授業が始まり、D先生が「あなたが新しい子ね」と聞きました。名前の読み方を教えて、わたしは自分の名前がある席に座りました。となりにはSという中国人の女の子が座っていました。Sは英語があまり上手ではありませんでした。
わたしたちは一緒に「英語がまだ上手じゃない子のクラス」に行きました。わたしは英語ができたけど、「あなたも来て」と言われたので行きました。そこにはTや韓国の男の子、中国の女の子もいました。英語の先生は「あなたは英語がとても上手だから、もしかしたらこのクラスには来なくていいかも」と言ってくれました。でも、まだ何日かは来ないといけないそうです。クラスの最後にシールか「スターバック」という紙をもらえます。わたしはシールをもらいました。
それからふつうのクラスに戻って、本を読んだり、算数をしたりしました。休み時間には、Sといっしょにカフェテリアへおやつをもらいに行きました。カフェテリアのおばさんは日本人で、ジュースやおやつはいくつまでとっていいかを日本語で教えてくれました。わたしはオレンジジュースとチョコクッキーを選びました。でも食べる時間がなくてリュックに入れました。

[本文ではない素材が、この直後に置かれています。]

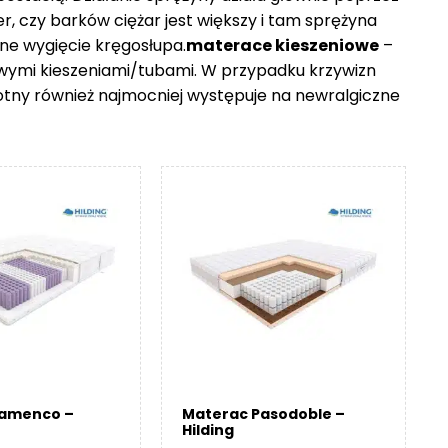
er, czy barków ciężar jest większy i tam sprężyna
ne wygięcie kręgosłupa.
materace kieszeniowe
–
owymi kieszeniami/tubami. W przypadku krzywizn
otny również najmocniej występuje na newralgiczne
lamenco –
Materac Pasodoble –
Hilding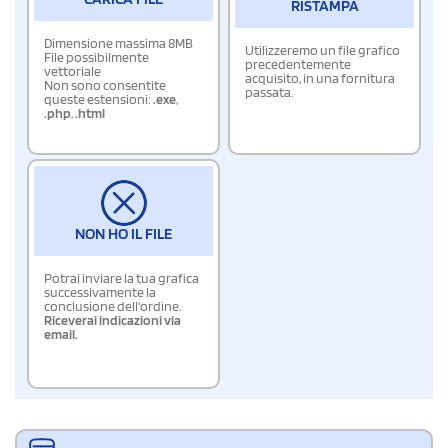
RISTAMPA
Dimensione massima 8MB
Utilizzeremo un file grafico
File possibilmente
precedentemente
vettoriale
acquisito, in una fornitura
Non sono consentite
passata.
queste estensioni:
.exe
,
.php
,
.html
NON HO IL FILE
Potrai inviare la tua grafica
successivamente la
conclusione dell'ordine.
Riceverai indicazioni via
email.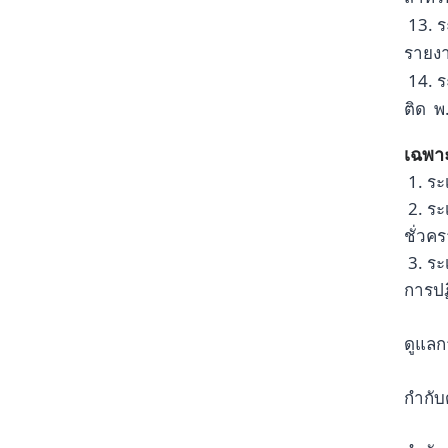
13. 
รายงา
14. 
ติด พ
เฉพาะ
1. ร
2. ระ
ชั่วค
3. ระ
การปฏ
ดูแลก
กำกับ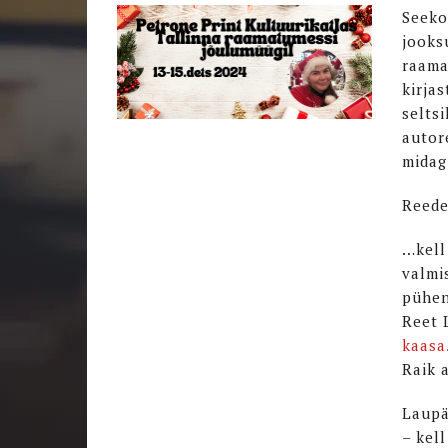
Seeko
jooks
raama
kirja
seltsi
autor
midagi
Reede
…kell
valmi
pühen
Reet 
kaasa
Raik 
Laupä
– kell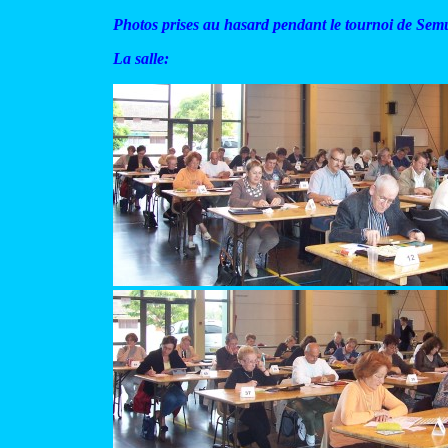
Photos prises au hasard pendant le tournoi de Sem
La salle: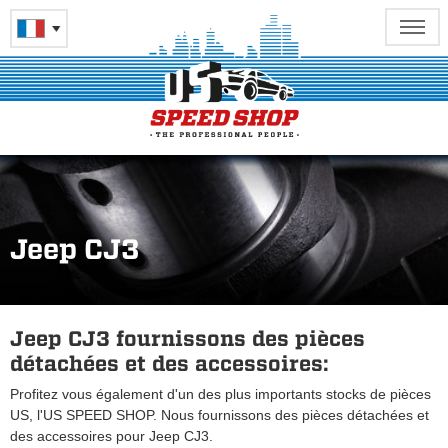
Jeep CJ3
Jeep CJ3 fournissons des pièces
détachées et des accessoires:
Profitez vous également d'un des plus importants stocks de pièces
US, l'US SPEED SHOP. Nous fournissons des pièces détachées et
des accessoires pour Jeep CJ3.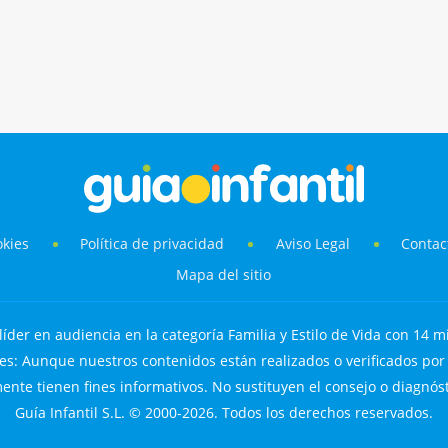
okies
Política de privacidad
Aviso Legal
Contac
Mapa del sitio
líder en audiencia en la categoría Familia y Estilo de Vida con 14 mi
s: Aunque nuestros contenidos están realizados o verificados por p
nte tienen fines informativos. No sustituyen el consejo o diagnós
Guía Infantil S.L. © 2000-2026. Todos los derechos reservados.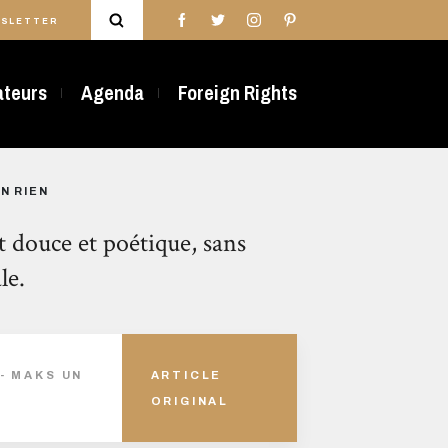
SLETTER
rateurs
Agenda
Foreign Rights
N RIEN
 douce et poétique, sans
le.
- MAKS UN
ARTICLE
ORIGINAL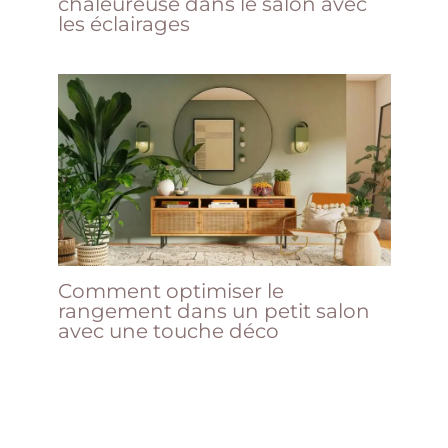
chaleureuse dans le salon avec
les éclairages
Comment optimiser le
rangement dans un petit salon
avec une touche déco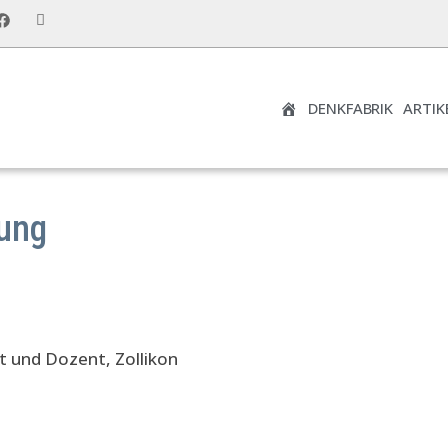
DENKFABRIK
ARTIK
UNSER RECHT
tung
lt und Dozent, Zollikon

次は理科でした。みんなはテストをしましたが、先生はわたしに「科学のサイトを見ていて」と言いました。そのあともう一つ授業があって、お昼になりました。
お昼ごはんは給食でした。ミニトマトとピザ1切れと牛乳。食べたあとフラフープで遊びました。
午後も授業は楽しかったです。でも宿題はたくさん出ました。
実際に算数の宿題がたくさん出た。本人にとってまだ習っていなかったところもあったので、その日の午後ホテルに戻ってからは、私が遅くまで教えることになった。
ともかく、アメリカ生活が一歩前進した気がした。